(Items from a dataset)
────────
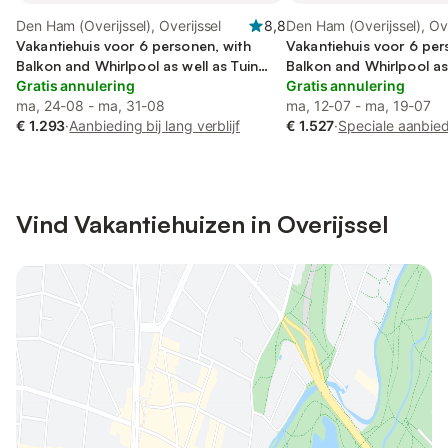
Den Ham (Overijssel), Overijssel
8,8
Den Ham (Overijssel), Ove
Vakantiehuis voor 6 personen, with
Vakantiehuis voor 6 per
Balkon and Whirlpool as well as Tuin
Balkon and Whirlpool as 
and Sauna
Gratis annulering
and Sauna
Gratis annulering
ma, 24-08 - ma, 31-08
ma, 12-07 - ma, 19-07
€ 1.293
·
Aanbieding bij lang verblijf
€ 1.527
·
Speciale aanbie
Vind Vakantiehuizen in Overijssel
────────
_Task prompt_. Find the lines above that hold "voor", then copy each of them.

_Response below_.
Vakantiehuis voor 6 personen, with
Vakantiehuis voor 6 per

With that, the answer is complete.